Nora Morales Cortiñas ist eine der Mütter der Plaza de Mayo, die ähnlich wie die „Samstagsmütter“ in Istanbul allwöchentlich nach dem Verbleib ihrer verschwundenen Angehörigen fragen und Aufklärung einfordern. Im Zuge des Hungerstreiks gegen die Isolation des kurdischen Repräsentanten Abdullah Öcalan besuchte Cortiñas die kurdische Politikerin Leyla Güven im März diesen Jahres in Amed (Diyarbakir). Wir sprachen mit ihr über ihren Besuch:
Was haben Sie gefühlt, als sie Leyla Güven besuchten? Welchen Eindruck hatten Sie nach dem Besuch bei ihr?

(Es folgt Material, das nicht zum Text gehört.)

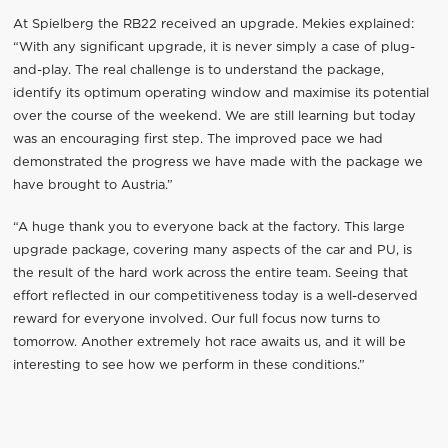
At Spielberg the RB22 received an upgrade. Mekies explained:
“With any significant upgrade, it is never simply a case of plug-
and-play. The real challenge is to understand the package,
identify its optimum operating window and maximise its potential
over the course of the weekend. We are still learning but today
was an encouraging first step. The improved pace we had
demonstrated the progress we have made with the package we
have brought to Austria.”
“A huge thank you to everyone back at the factory. This large
upgrade package, covering many aspects of the car and PU, is
the result of the hard work across the entire team. Seeing that
effort reflected in our competitiveness today is a well-deserved
reward for everyone involved. Our full focus now turns to
tomorrow. Another extremely hot race awaits us, and it will be
interesting to see how we perform in these conditions.”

Seit dem Tag meines Besuchs bei Leyla bin ich voller Emotionen und Bewunderung, sowohl ihr gegenüber als auch gegenüber der kurdischen Bevölkerung. Ich kenne schon länger die Friedens- und die Samstagsmütter. Über ihren Kampf in der Türkei und in Kurdistan hatte ich bereits einen Dokumentarfilm gedreht und fühle mich deshalb ihnen sehr verbunden. Doch der Tag, an dem ich Leyla umarmt habe, war für mich sehr besonders. Das war eine andere Welt. Diese Welt kannte ich bisher nicht, aber es war eine wunderschöne Welt. Außerdem hat mir der Respekt und die Achtung vor dem politischen Repräsentanten Abdullah Öcalan gezeigt, dass es sich bei diesem Kampf um einen wahrhaften Kampf und Widerstand eines ganzen Volkes handelt. Ich empfinde große Wertschätzung für diese Menschen. Denn der Wille von Leyla und von tausenden Genoss*innen ist für ein Volk von großer Bedeutung und etwas Wunderschönes.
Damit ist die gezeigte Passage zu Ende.